School of Computer Science and Technology, Changchun University of Science and Technology, Changchun, China.
Comput Intell Neurosci. 2022 Jan 5;2022:9743123. doi: 10.1155/2022/9743123. eCollection 2022.
Recent image captioning models based on the encoder-decoder framework have achieved remarkable success in humanlike sentence generation. However, an explicit separation between encoder and decoder brings out a disconnection between the image and sentence. It usually leads to a rough image description: the generated caption only contains main instances but neglects additional objects and scenes unexpectedly, which reduces the caption consistency of the image. To address this issue, we proposed an image captioning system within context-fused guidance in this paper. It incorporates regional and global image representation as the compositional visual features to learn the objects and attributes in images. To integrate image-level semantic information, the visual concept is employed. To avoid misleading decoding, a context fusion gate is introduced to calculate the textual context by selectively aggregating the information of visual concept and word embedding.
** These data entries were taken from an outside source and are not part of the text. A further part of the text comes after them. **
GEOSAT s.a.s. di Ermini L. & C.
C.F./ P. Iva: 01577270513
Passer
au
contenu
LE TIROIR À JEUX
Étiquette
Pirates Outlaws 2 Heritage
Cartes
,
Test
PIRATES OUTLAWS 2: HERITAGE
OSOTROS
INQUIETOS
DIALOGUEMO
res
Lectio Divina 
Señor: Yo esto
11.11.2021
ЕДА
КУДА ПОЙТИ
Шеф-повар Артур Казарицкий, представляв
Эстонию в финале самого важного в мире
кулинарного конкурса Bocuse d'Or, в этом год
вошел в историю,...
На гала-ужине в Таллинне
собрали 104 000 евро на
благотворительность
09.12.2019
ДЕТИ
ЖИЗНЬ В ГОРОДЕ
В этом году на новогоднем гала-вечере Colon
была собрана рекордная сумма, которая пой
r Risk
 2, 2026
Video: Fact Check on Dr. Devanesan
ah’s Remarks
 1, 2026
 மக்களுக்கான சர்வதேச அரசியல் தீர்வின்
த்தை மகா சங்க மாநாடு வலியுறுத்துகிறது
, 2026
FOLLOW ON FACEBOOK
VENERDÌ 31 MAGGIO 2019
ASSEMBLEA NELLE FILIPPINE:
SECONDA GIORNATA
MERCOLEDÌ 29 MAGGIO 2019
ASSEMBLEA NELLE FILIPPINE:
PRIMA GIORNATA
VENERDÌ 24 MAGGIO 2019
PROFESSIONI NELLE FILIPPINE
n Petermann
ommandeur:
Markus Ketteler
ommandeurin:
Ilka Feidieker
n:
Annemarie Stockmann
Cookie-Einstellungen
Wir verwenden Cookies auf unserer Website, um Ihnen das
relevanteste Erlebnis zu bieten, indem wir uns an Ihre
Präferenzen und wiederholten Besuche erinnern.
Subsequently, the context-fused image guidance is formulated based on the compositional visual features and textual context. It provides the decoder with informative semantic knowledge. Finally, a captioner with a two-layer LSTM architecture is constructed to generate captions. Moreover, to overcome the exposure bias, we train the proposed model through sequence decision-making. The experiments conducted on the MS COCO dataset show the outstanding performance of our work. The linguistic analysis demonstrates that our model improves the caption consistency of the image.
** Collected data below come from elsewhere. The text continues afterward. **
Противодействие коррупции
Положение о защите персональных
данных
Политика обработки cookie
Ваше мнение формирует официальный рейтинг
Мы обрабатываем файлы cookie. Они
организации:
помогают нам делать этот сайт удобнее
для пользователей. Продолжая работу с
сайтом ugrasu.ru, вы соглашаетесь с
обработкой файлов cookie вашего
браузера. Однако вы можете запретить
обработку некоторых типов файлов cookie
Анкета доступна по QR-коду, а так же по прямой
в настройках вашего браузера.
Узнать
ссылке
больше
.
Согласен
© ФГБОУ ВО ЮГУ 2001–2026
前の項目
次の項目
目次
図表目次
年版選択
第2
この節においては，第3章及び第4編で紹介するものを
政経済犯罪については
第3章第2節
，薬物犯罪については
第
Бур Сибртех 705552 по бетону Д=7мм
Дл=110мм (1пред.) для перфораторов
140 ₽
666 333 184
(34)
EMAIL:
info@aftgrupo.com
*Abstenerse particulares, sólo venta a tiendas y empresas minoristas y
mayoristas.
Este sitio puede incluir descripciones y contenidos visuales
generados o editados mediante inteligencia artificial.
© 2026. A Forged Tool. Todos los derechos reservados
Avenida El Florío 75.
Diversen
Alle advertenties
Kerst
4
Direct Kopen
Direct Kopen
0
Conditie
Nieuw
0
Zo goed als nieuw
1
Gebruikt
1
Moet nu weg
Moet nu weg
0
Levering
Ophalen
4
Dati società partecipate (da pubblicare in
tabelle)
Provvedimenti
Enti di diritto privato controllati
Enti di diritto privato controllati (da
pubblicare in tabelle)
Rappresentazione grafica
基于编解码器框架的最近的图像字幕模型在生成类人句子方面取得了显著的成功。然而,编码器和解码器之间的明确分离导致了图像和句子之间的脱节。这通常会导致图像描述粗糙:生成的字幕仅包含主要实例,但忽略了意外的其他对象和场景,从而降低了图像的字幕一致性。为了解决这个问题,我们在本文中提出了一种基于上下文融合引导的图像字幕系统。它将区域和全局图像表示作为组合视觉特征纳入学习图像中的对象和属性。为了整合图像级别的语义信息,使用了视觉概念。为了避免误导解码,引入了上下文融合门,通过选择性地聚合视觉概念和词嵌入的信息来计算文本上下文。然后,基于组合视觉特征和文本上下文,制定上下文融合的图像指导。它为解码器提供了有意义的语义知识。最后,构建了一个具有两层 LSTM 架构的字幕生成器来生成字幕。此外,为了克服曝光偏差,我们通过序列决策来训练我们的模型。在 MS COCO 数据集上的实验表明了我们工作的出色性能。语言分析表明,我们的模型提高了图像的字幕一致性。